"Our ideals, laws and customs should be based on the proposition that each generation, in turn, becomes the custodian rather than the absolute owner of our resources and each generation has the obligation to pass this inheritance on to the future. "
Thanks to wilderness.net, Campaign for America’s Wilderness, Yellowstone to Yukon, The Wildlands Project, Wild Foundation.
- On September 3, 1964, President Lyndon Johnson signed the Wilderness Act, and for the first time in human history a society created a law to keep the wildest public lands wild, forever.
- Wilderness is public land, owned by all Americans.
- Four Federal agencies manage public land, the U. S. Forest Service, the National Park Service, the Bureau of Land Management, and the Fish and Wildlife Service.
- The Wilderness Act provides that public lands protected as wilderness shall be protected in their natural condition; that they retain their primeval character and influence, without permanent improvement or human habitation; that the area has outstanding opportunities for solitude or a primitive and unconfined type of recreation; that the land is devoted to the public purposes of recreation, scenic, scientific, educational, conservation and historic use.
- Wilderness designation allows a variety of uses including hiking, camping, horseback riding, fishing, hunting, rafting, cattle grazing, and quiet recreation. Wilderness harbors immensely important wildlife habitat, fresh water and clean air.
- The 1964 Wilderness Act designated 54 areas in 13 states (9.1 million acres) as wilderness under the National Wilderness Preservation System.
- In the 45 years since the passage of the Wilderness Act, the National Wilderness Preservation System has grown to include 756 areas in 44 states and Puerto Rico (nearly 110 million acres).
- 1984 (25 years ago) marks the year when the most new wilderness areas were added to the National Wilderness Preservation System.
- Designated wilderness comprises 13.3% of the public lands outside of Alaska; including Alaska, wilderness comprises 17.% of the public lands of the United States.
- Designated wilderness accounts for 2.68% of the total land and inland water area of the 49 United States, excluding Alaska.
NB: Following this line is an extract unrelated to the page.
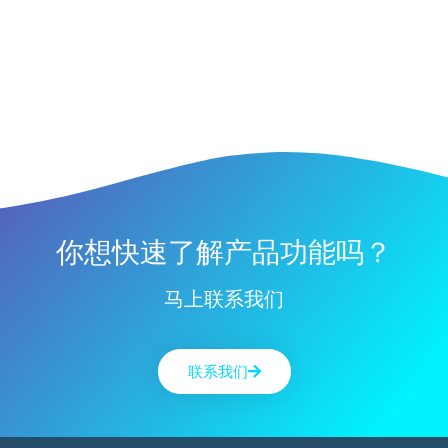
你想快速了解产品功能吗？
马上联系我们
联系我们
With Alaska, wilderness accounts for 4.73% of the total land and inland water area in America.
- The smallest wilderness area is the Rock and Islands Wilderness in northern California (5 acres).
- The largest wilderness area is the Wrangell-Saint Elias Wilderness in Alaska (9,078,675 acres).
- The states with the most wilderness areas are Alaska, California, Colorado, Nevada and Arizona.
- The states with no wilderness areas are Connecticut, Delaware, Iowa, Kansas, Maryland, Rhode Island.
- The newest wilderness areas were designated by President Obama on 3/30/09 as part of the Omnibus Public Land Management Act of 2009 which protects 52 new areas and adds acreage to 26 existing areas, for a total addition to the National Wilderness Preservation System of over 2 million acres.
- More than 12 million people visit wilderness areas each year, and half of all wilderness areas are within a day’s drive of America’s 30 largest cities.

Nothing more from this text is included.